The Winter Wheat Festival of Writing is just around the corner! We have dozens of great and intriguing panels for you to attend, from poetry, fiction, nonfiction, publishing, techniques, and new ideas for your own writing.

Are you a poet or just love poetry? Take a look at these 5 panels that are poetry-focused:

 

“The Poetic Image as Communication,” with Jacob Hall

We will have a discussion on the utility of the poetic image as a means of communicating theme, narrative, sense, and emotion within a poem. This will involve exploring hypothetical uses of image as a means of communication, as well as examining works from a range of poets who utilize the communicative image within their poems. Finally, we will have a workshop in which attendees will work to craft their own poetic images intended to communicate with a reader.

Jacob Hall is a second-year MFA candidate in creative writing at BGSU. He serves as the assistant poetry editor for Mid-American Review.

(this workshop will be held on Friday, November 4th from 3:00-4:15pm. If you’re interested in attending this workshop, select A2 when you register!)

 

“Rhythm. Rhythm. Rhythm. Rhythm.” with Abigail Cloud

An old Sesame Street music scene begins with those words and continues on to study objects that make distinct rhythms. Why is rhythm so often hard for us to grasp as adults?

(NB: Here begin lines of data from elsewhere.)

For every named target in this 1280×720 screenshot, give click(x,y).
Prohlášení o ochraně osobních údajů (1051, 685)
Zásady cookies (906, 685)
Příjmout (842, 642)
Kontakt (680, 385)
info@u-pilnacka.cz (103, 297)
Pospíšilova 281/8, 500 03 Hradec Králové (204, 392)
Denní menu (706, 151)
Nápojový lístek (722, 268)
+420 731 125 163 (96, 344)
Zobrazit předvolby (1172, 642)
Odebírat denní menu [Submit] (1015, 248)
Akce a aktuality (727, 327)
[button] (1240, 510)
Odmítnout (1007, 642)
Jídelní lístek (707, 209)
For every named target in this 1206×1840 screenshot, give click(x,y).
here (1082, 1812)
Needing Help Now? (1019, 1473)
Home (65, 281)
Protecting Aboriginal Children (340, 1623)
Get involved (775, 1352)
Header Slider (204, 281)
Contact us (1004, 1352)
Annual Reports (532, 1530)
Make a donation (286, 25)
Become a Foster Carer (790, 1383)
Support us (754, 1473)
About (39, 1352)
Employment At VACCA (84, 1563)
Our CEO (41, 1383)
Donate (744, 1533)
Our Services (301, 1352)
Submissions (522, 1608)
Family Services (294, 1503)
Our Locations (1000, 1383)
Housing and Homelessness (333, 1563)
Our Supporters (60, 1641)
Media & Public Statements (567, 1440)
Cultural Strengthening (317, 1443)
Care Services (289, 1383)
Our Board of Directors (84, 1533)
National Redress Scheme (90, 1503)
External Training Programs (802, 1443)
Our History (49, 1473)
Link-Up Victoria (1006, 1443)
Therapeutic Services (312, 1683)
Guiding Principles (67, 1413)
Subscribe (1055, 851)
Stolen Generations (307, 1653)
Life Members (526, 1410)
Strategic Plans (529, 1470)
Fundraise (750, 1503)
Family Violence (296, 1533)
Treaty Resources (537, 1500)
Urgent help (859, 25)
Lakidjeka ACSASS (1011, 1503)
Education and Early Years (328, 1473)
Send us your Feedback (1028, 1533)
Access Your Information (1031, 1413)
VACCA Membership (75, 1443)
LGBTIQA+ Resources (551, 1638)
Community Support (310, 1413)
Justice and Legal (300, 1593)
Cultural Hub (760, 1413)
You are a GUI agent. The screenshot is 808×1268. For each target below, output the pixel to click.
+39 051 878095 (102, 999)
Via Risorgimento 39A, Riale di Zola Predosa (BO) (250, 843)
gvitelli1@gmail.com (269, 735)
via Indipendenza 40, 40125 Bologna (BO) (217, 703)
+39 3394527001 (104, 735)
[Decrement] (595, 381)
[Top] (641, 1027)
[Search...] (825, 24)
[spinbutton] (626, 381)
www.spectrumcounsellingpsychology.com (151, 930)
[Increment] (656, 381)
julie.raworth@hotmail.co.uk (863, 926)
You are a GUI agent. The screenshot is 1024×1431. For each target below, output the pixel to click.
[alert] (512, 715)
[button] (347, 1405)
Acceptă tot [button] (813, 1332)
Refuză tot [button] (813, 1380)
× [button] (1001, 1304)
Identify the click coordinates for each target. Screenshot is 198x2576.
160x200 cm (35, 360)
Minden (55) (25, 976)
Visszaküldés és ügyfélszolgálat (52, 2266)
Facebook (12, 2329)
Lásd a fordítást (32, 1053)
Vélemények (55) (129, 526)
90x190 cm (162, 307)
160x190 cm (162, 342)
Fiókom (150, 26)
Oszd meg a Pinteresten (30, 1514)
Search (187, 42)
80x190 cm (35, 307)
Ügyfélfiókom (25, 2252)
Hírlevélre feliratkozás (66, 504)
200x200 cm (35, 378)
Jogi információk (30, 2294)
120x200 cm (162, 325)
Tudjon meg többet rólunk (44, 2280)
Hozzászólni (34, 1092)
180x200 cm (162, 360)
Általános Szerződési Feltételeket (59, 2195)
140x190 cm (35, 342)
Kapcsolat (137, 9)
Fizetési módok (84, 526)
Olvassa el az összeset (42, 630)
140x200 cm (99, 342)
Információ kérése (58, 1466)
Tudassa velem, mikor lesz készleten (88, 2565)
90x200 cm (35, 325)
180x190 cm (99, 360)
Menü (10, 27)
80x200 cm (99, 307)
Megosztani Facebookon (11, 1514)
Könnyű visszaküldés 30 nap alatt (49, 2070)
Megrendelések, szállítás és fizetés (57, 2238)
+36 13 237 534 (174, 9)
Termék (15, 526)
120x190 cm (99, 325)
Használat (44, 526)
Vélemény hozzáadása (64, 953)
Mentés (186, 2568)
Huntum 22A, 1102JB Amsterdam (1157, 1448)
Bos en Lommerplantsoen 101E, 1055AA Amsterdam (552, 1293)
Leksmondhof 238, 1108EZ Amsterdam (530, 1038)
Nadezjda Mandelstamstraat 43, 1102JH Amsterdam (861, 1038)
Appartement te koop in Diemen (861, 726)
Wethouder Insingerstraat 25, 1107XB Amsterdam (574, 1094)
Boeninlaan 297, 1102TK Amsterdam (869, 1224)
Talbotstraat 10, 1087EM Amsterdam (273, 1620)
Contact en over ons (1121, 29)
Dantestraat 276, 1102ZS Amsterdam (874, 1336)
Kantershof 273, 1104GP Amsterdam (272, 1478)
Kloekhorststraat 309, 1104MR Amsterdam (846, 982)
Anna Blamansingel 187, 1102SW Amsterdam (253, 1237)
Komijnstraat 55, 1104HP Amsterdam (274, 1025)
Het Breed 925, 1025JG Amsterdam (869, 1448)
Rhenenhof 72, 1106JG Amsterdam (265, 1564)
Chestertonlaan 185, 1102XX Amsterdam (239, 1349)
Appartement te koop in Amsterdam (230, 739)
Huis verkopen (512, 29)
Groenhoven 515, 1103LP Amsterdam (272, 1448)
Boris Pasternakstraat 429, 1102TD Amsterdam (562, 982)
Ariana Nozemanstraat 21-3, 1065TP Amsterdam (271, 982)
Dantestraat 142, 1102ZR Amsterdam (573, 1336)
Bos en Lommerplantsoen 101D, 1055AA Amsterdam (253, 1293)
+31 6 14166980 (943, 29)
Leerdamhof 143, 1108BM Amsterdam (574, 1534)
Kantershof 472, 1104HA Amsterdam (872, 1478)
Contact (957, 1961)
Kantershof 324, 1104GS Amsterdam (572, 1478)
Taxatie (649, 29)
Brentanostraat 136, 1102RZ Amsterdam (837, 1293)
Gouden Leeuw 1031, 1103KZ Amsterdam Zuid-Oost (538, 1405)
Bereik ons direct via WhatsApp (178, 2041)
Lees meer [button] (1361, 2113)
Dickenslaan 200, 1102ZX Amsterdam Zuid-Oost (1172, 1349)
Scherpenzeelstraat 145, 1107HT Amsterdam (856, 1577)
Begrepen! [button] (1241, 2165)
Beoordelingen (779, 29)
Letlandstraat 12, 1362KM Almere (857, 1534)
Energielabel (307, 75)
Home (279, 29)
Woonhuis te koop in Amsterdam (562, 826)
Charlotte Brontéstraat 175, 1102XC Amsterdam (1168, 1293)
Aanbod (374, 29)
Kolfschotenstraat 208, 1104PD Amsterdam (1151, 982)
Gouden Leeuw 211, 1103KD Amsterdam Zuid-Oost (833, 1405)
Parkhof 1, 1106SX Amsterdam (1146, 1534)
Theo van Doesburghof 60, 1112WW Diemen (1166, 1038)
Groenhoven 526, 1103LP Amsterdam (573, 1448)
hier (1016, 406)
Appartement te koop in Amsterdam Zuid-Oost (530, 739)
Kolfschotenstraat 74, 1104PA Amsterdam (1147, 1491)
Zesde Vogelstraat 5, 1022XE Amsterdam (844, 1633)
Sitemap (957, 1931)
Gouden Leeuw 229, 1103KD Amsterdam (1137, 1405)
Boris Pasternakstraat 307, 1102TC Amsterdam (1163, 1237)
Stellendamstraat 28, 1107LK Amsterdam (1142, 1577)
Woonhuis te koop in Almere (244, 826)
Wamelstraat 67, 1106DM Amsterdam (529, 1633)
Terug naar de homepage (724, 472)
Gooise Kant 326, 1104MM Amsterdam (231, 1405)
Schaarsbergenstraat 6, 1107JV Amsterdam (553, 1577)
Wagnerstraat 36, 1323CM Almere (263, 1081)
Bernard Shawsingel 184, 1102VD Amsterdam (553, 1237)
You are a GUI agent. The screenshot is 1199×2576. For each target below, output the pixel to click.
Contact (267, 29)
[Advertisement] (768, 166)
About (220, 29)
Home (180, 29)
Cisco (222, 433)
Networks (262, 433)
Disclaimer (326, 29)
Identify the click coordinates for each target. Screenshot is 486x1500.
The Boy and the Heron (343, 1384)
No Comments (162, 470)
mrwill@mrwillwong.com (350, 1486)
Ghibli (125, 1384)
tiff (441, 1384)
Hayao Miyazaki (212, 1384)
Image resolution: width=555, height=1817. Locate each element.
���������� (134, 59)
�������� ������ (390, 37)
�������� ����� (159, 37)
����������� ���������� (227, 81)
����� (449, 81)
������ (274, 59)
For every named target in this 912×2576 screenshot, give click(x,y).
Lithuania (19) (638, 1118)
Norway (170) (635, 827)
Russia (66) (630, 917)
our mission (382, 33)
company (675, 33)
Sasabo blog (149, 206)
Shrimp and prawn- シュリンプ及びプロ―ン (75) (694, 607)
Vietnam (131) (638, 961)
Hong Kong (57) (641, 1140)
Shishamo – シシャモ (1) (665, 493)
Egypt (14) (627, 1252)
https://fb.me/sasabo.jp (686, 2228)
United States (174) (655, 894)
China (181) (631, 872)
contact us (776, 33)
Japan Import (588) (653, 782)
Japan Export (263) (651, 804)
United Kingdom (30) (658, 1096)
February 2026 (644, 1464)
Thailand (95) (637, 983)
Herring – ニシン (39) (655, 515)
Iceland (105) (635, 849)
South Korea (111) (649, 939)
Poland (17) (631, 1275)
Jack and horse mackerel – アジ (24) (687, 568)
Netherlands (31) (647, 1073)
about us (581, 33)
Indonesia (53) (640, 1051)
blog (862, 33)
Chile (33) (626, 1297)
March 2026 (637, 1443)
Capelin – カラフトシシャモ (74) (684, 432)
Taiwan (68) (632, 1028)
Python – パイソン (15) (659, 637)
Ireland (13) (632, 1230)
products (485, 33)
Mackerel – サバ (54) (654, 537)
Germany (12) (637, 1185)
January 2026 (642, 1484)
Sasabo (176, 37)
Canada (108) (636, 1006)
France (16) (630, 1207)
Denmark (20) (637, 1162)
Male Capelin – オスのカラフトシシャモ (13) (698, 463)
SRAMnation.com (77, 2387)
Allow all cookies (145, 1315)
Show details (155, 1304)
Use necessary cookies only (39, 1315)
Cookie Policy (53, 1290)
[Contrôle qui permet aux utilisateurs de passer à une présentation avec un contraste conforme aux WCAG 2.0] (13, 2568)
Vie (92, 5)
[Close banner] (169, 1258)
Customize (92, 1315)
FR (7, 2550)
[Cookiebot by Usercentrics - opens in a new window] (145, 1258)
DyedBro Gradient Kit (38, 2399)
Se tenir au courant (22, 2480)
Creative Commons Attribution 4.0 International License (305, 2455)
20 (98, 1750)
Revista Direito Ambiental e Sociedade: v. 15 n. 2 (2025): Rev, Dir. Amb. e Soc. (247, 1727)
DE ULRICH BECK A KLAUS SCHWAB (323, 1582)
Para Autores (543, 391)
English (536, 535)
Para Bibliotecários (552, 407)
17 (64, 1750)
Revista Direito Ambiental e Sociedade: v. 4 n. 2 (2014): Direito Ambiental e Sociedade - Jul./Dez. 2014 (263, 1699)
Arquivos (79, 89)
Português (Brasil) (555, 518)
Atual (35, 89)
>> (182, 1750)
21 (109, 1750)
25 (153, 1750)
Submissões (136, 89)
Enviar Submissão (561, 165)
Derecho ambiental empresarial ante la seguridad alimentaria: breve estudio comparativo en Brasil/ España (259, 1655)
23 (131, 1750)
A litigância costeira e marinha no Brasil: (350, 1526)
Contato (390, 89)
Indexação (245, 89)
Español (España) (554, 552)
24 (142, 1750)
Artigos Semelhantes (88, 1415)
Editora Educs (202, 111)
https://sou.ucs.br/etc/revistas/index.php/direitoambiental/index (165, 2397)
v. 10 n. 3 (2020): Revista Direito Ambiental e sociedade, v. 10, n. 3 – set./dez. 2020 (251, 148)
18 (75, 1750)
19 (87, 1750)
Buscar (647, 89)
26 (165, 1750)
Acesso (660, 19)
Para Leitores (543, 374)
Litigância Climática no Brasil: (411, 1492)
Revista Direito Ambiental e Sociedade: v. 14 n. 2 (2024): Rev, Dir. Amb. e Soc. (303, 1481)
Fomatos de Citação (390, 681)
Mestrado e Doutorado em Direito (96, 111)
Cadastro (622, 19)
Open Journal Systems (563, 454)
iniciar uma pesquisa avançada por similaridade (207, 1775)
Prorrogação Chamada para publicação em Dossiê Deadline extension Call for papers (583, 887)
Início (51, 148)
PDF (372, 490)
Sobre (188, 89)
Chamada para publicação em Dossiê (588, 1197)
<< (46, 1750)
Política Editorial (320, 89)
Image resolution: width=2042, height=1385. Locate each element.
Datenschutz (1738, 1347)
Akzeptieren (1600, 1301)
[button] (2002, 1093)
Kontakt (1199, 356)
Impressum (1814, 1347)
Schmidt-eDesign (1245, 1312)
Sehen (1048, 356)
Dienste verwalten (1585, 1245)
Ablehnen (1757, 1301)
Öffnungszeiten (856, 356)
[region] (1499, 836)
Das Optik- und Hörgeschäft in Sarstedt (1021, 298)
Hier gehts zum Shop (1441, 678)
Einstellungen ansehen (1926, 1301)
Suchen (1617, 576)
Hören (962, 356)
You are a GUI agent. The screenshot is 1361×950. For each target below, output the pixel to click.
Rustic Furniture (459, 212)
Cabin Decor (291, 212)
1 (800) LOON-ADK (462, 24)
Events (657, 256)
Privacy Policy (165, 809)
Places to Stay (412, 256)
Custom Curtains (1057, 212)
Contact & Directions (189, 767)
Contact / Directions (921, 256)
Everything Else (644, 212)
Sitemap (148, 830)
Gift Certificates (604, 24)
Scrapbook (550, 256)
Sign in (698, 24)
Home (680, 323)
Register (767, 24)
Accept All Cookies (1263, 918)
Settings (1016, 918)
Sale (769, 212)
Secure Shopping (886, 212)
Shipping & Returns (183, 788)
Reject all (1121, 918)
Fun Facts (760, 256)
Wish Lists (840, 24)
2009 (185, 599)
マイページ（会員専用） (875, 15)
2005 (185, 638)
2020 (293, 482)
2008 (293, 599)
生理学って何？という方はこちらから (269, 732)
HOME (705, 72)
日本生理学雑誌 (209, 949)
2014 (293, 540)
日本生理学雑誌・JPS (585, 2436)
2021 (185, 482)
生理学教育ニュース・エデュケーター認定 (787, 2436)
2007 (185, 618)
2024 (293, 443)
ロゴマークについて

In this workshop we’ll experiment with ways to charge our poetic language rhythmically, whether or not we’re following a meter.

 Abigail Cloud teaches creative writing, editing, and publishing at BGSU and serves as editor-in-chief of Mid-American Review. Her book, Sylph (Pleiades, 2015), won the 2014 Lena-Miles Wever Todd Prize.

(this workshop will be held on Friday, November 4th from 4:30-5:45pm. If you’re interested in attending this workshop, select B2 when you register!)

 

“The Contemporary Ode,” with Katrina Vandenberg

Poet C.D. Wright said that the ode is “one of the few literary tendencies left on the lot that admits wonder and presumes a future.” In this hands-on workshop, we’ll examine what it means in 2016 to celebrate and wonder, noting strategies of contemporary ode writers like Ross Gay, Sharon Olds, Pablo Neruda, Lucille Clifton, and others, then put those strategies to work on the page as we create new work.

Katrina Vandenberg is the author of two books of poems, The Alphabet Not Unlike the World (2012) and Atlas(2004), both from Milkweed. She teaches in The Creative Writing Program at Hamline University, and serves as poetry editor for Water~Stone Review. She is co-attending the FUSE conference as founding editor of the undergraduate magazine Runestone. www.katrinavandenberg.com

(this workshop will be held on Saturday, November 5th from 9:30-10:45am. If you’re interested in attending this workshop, select C8 when you register!)

 

“Write Yourself as You Are, with Purpose: Feminism & Poetry,” with Roseanna Boswell

Adrienne Rich wrote, “the moment a feeling enters a body, is political,” suggesting that the intersection of feelings and bodies is political, which means that poetry is political. Helene Cixous demanded: “write yourself. Your body must be heard,” because we must meet ourselves in our own words, our own bodies, and not settle for someone else’s perspective. Writing poetry is not just political for the listener or reader then, but also for the writer who is claiming their voice as a valuable one. In this workshop we will discuss using poetry as a means of accessing identity, and attendees will be given the chance to draft poems with this goal in mind.

Roseanna Boswell is a poetry MFA candidate at BGSU in Ohio. Her writing focuses primarily on the voices of girls and women, and seeks to explore and interrogate traditional notions of femininity as related to gender, sexuality, and body image.

(this workshop will be held on Saturday, November 5th from 11:00-12:15pm. If you’re interested in attending this workshop, select D2 when you register!)

 

“(Re)combining Poetic Sensibilities,” with Brandon North

Centos, erasures, Google sculpting, and other recombinant methods of composing poems are helpful with the metacognition of one’s poetic sensibilities. For both the student and experienced writer, composing with gathered materials is useful in reorienting, honing, or expanding one’s sense of what is possible in a piece of writing. In this workshop, we will try out several methods of composing found poetry with an eye toward critically investigating why we might use, choose, and/or combine words/phrases/sentences in crafting poems. After writing through each method, we will discuss the aesthetics we find ourselves leaning toward, both personally and collectively.

Brandon North is a second-year poet in the NEOMFA program and holds an MA in literature from Wright State University. His work appears or is forthcoming in decomP and UnLost. He redirects energy at centeringspirals.blogspot.com.

(this workshop will be held on Saturday, November 5th from 1:30-2:45pm. If you’re interested in attending this workshop, select E6 when you register!)